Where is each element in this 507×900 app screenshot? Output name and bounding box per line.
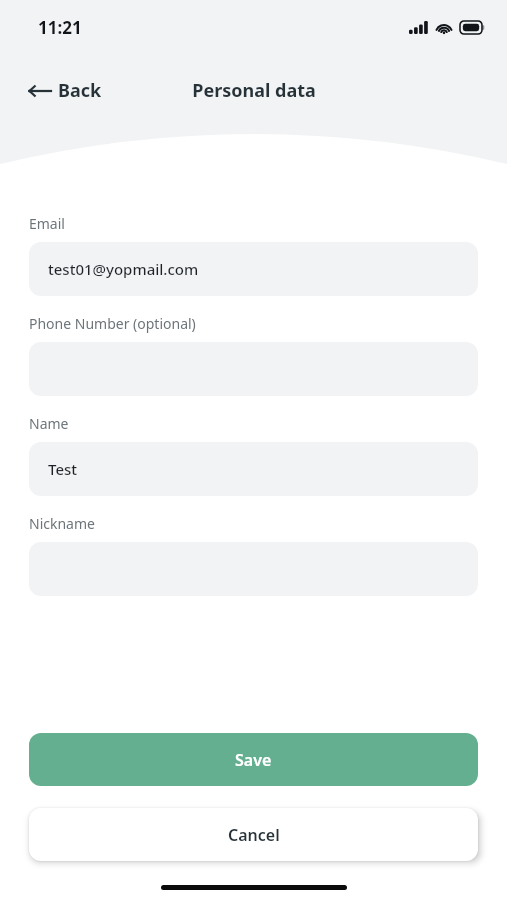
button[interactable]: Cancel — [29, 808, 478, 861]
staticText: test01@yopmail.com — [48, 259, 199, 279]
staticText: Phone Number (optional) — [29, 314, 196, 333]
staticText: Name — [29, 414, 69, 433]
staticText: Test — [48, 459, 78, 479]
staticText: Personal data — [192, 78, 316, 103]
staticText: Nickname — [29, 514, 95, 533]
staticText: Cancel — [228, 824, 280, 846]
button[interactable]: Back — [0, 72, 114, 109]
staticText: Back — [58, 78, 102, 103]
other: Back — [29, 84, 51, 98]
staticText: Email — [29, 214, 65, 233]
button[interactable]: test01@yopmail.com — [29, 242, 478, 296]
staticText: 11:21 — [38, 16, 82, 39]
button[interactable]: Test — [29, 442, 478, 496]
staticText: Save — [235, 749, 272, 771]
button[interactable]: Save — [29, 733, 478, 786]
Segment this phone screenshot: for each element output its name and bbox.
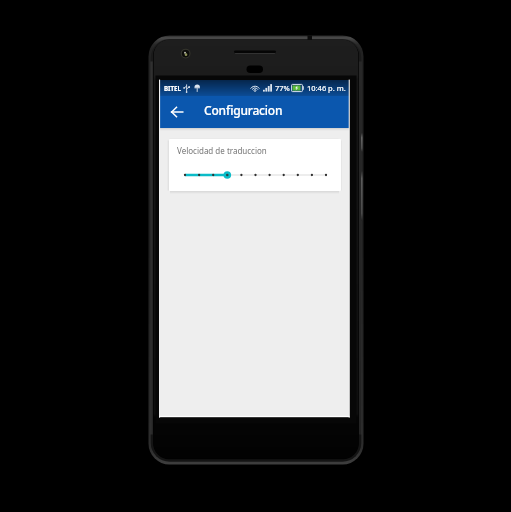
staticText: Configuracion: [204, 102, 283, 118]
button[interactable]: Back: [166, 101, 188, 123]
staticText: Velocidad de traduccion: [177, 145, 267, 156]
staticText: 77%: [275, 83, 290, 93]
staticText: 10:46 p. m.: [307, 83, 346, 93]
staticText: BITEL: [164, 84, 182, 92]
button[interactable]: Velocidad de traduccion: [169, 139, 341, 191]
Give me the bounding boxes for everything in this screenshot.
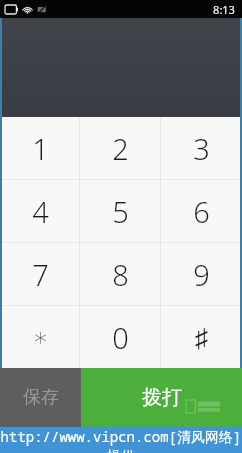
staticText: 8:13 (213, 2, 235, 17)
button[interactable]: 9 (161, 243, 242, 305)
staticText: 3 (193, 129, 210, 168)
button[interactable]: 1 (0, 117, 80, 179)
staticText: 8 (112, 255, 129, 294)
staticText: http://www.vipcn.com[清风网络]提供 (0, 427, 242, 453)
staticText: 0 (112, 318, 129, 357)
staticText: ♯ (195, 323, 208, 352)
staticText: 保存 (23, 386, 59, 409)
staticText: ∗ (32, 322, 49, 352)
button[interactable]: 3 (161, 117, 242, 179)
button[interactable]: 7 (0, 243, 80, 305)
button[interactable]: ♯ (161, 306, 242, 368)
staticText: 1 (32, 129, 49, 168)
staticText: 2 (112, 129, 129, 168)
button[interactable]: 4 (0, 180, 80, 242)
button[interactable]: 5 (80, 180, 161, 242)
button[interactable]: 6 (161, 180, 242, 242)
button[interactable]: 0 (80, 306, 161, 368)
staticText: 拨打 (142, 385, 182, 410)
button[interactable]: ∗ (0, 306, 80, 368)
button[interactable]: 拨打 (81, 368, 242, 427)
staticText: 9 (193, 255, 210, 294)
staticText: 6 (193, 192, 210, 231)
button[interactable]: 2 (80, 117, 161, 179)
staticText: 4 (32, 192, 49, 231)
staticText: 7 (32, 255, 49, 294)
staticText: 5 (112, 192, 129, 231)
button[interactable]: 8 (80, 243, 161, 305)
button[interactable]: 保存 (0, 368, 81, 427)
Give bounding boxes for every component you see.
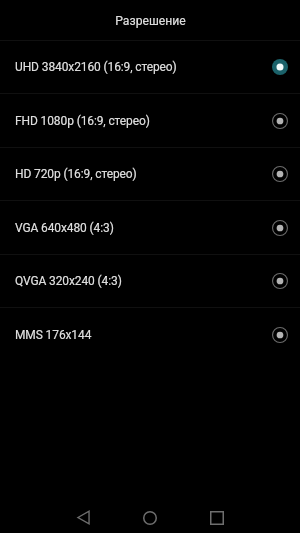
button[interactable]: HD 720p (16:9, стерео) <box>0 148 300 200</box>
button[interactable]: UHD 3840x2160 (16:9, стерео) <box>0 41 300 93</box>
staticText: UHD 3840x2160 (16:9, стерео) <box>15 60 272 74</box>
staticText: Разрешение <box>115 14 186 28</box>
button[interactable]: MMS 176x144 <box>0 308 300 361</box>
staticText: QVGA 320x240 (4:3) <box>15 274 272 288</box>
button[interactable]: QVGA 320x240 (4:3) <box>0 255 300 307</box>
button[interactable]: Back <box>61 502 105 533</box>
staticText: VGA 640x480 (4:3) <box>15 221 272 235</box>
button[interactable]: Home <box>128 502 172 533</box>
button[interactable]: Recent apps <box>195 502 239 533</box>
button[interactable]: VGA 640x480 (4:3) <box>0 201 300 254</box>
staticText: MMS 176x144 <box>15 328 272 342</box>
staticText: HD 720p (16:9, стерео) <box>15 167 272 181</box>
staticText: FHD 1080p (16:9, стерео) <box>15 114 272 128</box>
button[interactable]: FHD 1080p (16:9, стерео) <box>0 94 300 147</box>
──────────────────────────────
Your goal
Search the listing above for the string "yopmail". Copy every line that contains it.

Reply
staticText: test01@yopmail.com — [48, 259, 199, 279]
button[interactable]: test01@yopmail.com — [29, 242, 478, 296]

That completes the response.